Here is the notes from the original Douay Rheims Bible of 1609
6. Sins not. Jovinian and Pelagius falsely (as heretics used to do) argued upon these words and those that follow verse 9; the one, that the baptized could sin no more: the other, that no man being or remaining just, could sin. But among many good senses given of this place, this seems most agreeable, that the apostle should say, that mortal sin does not consist together with the grace of God, and therefore cannot be committed by a man continuing the son of God. And so is the like speech in the ninth verse following to be taken. See St. Jerome (li. 2. cont. Jovinia num, c. 1)

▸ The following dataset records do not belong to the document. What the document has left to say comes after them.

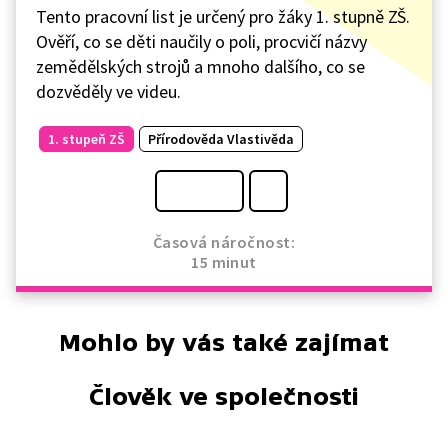
Tento pracovní list je určený pro žáky 1. stupně ZŠ.
Ověří, co se děti naučily o poli, procvičí názvy
zemědělských strojů a mnoho dalšího, co se
dozvěděly ve videu.
1. stupeň ZŠ
Přírodověda Vlastivěda
Časová náročnost:
15 minut
Mohlo by vás také zajímat
Člověk ve společnosti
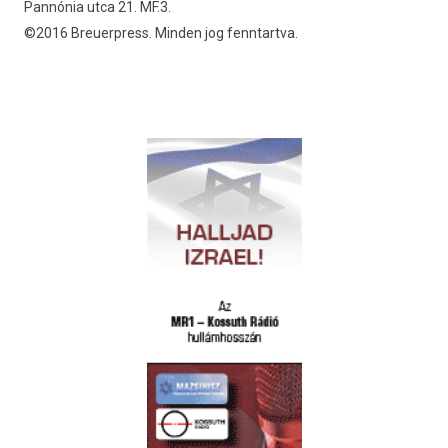
Pannónia utca 21. MF.3.
©2016 Breuerpress. Minden jog fenntartva.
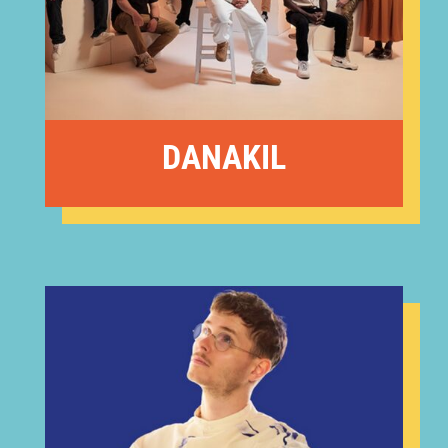
DANAKIL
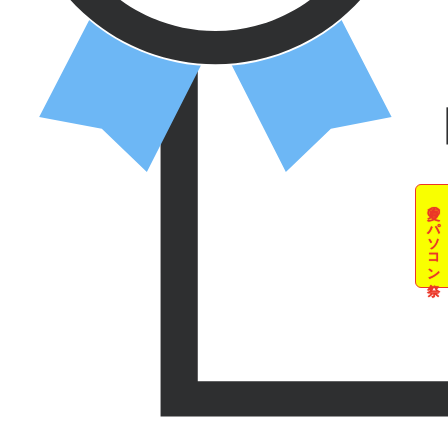
夏のパソコン祭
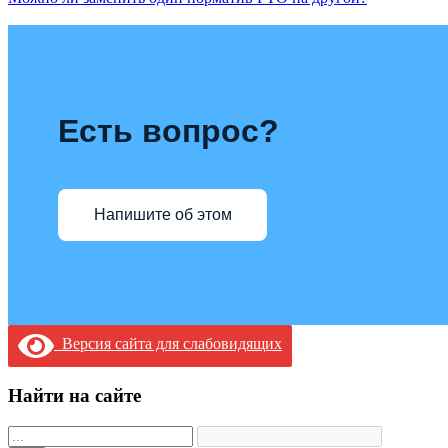
Есть вопрос?
Напишите об этом
Версия сайта для слабовидящих
Найти на сайте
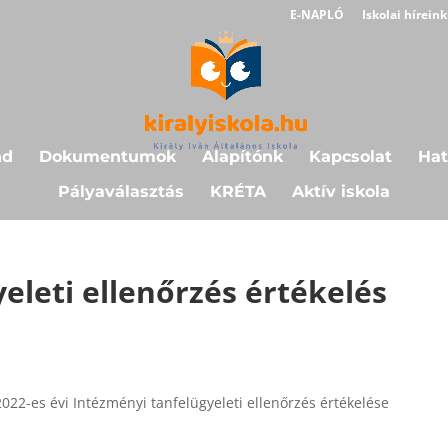
E-NAPLÓ
Iskolai híreink
nd
Dokumentumok
Alapítónk
Kapcsolat
Hat
Pályaválasztás
KRÉTA
Aktív iskola
eleti ellenőrzés értékelés
022-es évi Intézményi tanfelügyeleti ellenőrzés értékelése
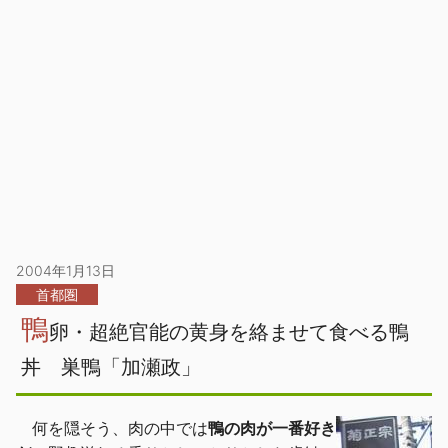
2004年1月13日
首都圏
鴨
卵・超絶官能の黄身を絡ませて食べる鴨
丼 巣鴨「加瀬政」
何を隠そう、肉の中では
鴨の肉が一番好き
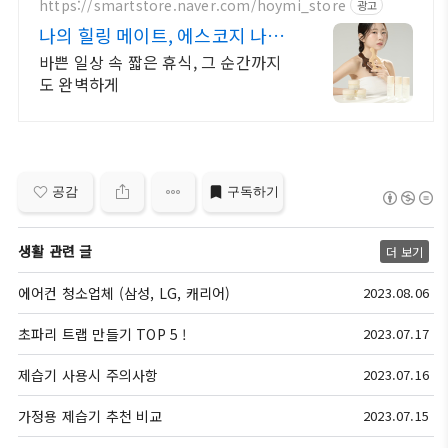
https://smartstore.naver.com/hoymi_store
광고
나의 힐링 메이트, 에스코지 나만
의 홈 에스테틱 완성
바쁜 일상 속 짧은 휴식, 그 순간까지
도 완벽하게
공감
구독하기
생활 관련 글
더 보기
에어컨 청소업체 (삼성, LG, 캐리어)
2023.08.06
초파리 트랩 만들기 TOP 5 !
2023.07.17
제습기 사용시 주의사항
2023.07.16
가정용 제습기 추천 비교
2023.07.15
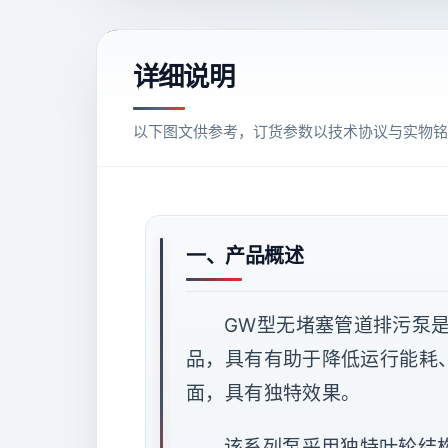
详细说明
以下图文供参考，订货参数以技术协议与实物铭
一、产品概述
GW型无堵塞管道排污泵
品，具有有助于降低运行能耗
面，具有独特效果。
该系列泵采用独特叶轮结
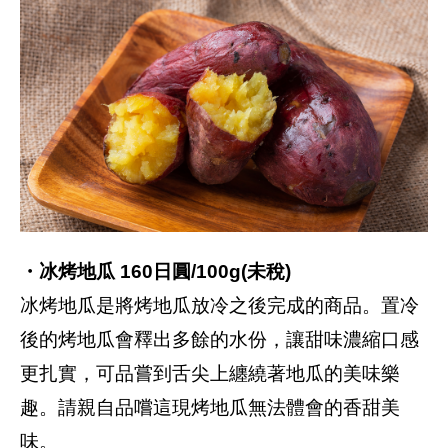
・冰烤地瓜 160日圓/100g(未稅)
冰烤地瓜是將烤地瓜放冷之後完成的商品。置冷
後的烤地瓜會釋出多餘的水份，讓甜味濃縮口感
更扎實，可品嘗到舌尖上纏繞著地瓜的美味樂
趣。請親自品嚐這現烤地瓜無法體會的香甜美
味。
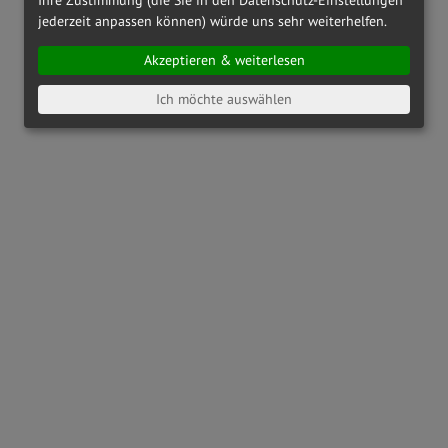
jederzeit anpassen können) würde uns sehr weiterhelfen.
Akzeptieren & weiterlesen
Ich möchte auswählen
OAKLEY
OX8164 - 816404
OAKLEY
OX8186 - 818601
€ 142,00
€ 173,00
RAY-BAN
RX6489 - 2500
PRADA LINEA ROSSA
PS01QV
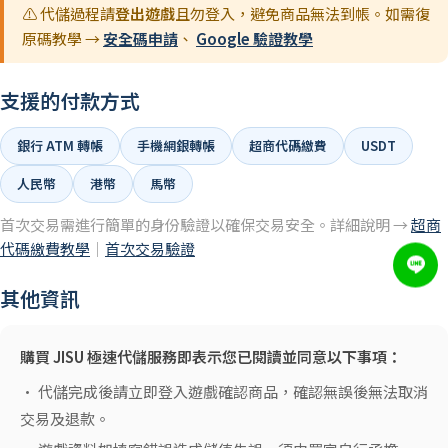
⚠️ 代儲過程請
登出遊戲
且勿登入，避免商品無法到帳。如需復
原碼教學 →
安全碼申請
、
Google 驗證教學
支援的付款方式
銀行 ATM 轉帳
手機網銀轉帳
超商代碼繳費
USDT
人民幣
港幣
馬幣
首次交易需進行簡單的身份驗證以確保交易安全。詳細說明 →
超商
代碼繳費教學
｜
首次交易驗證
其他資訊
購買 JISU 極速代儲服務即表示您已閱讀並同意以下事項：
• 代儲完成後請立即登入遊戲確認商品，確認無誤後無法取消
交易及退款。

Cornelius a Lapide says this
**Ver. 9.—**And he cannot sin, because he is born of God. Hence Jovinian, Luther, and Calvin taught that a man could not fall away, but was sure of his salvation. But S. John says, “My little children, these things write I unto you, that ye sin not.” Consequently they could sin, faithful though they were. And it is contrary to daily experience, for we find daily the faithful becoming heretics and falling into sin. And the Council of Trent (vi. 23) rules otherwise. What then is S. John’s meaning that he who is born of God cannot sin, that is mortally and gravely? 1. We must take the word collectively—and then it will mean, So long as he preserves the seed of grace, he cannot sin. So Œcumenius, Thomas Anglicus, Cajetan, and S. Hierom, lib. 11 extra Jovin. And accordingly theologians say that he who has effectual grace cannot sin, because effectual grace in its very conception includes its result. For that grace is called ‘effectual’ which (as is foreseen) will produce its effect, which is to lead our free will to co-operate in a good work. But, speaking abstractedly, he who has effectual grace can resist it, and commit sin. (See Conc. Trid. sess. vi. can. 4.)
He who is born of God cannot (in a formal sense) commit sin, that is as far as relates to his heavenly new birth. For if this be allowed to act, and is not withstood by our free will, it is fully able to keep out all sin. (See S. Augustine, de grat. Christi, cap. xxi.) Thus Adam is said in his state of innocence to have been immortal, because he could not die, as long as he remained therein. But as he could fall, so also could he die. Thus we say that this medicine, e.g., is so powerful that any one who takes it could not die of the plague. But a man refuses to take the medicine and then dies; so can he who has the grace of God refuse to use it, and thus fall into sin. S. John here distinguishes between the supernatural action of Divine grace, and the exercise of moral virtues, the first of these preventing every sin, while the others do not. But the habit of temperance is not lost by one act of intemperance, even as temperance is not acquired by a single act of temperance. Again, the grace of Christ is distinguished from the grace given to Adam, which gave the power but not the will, whereas the grace of Christ gives both the will and the power. See S. Augustine (de corrupt. et gratia), “It is so provided (to meet the weakness of the human will), that Divine grace never fails, is never overpowered by any difficulty, so as ever to resolutely will that which is good, and obstinately refuse to abandon it.” And it is thus that he explains the words of S. John, “Every one that is born of God sinneth not.”
He cannot sin. He sins with difficulty. He has no wish to sin, says Œcumenius. Others explain the words, He has power not to sin, this power being given him by God.
Rightfully and properly he cannot sin, though he may in fact sin against all that is right and proper.
Gagneius says, “He cannot sin, i.e., by unbelief, which S. John calls a sin unto death.”
Some take these words as referring to those who are predestinated and absolutely elected to eternal life. But this must be understood, not of antecedent, but consequent impossibility, which consists with our liberty of will, as including and presupposing it.
The first and second of these explanations seem to be the best.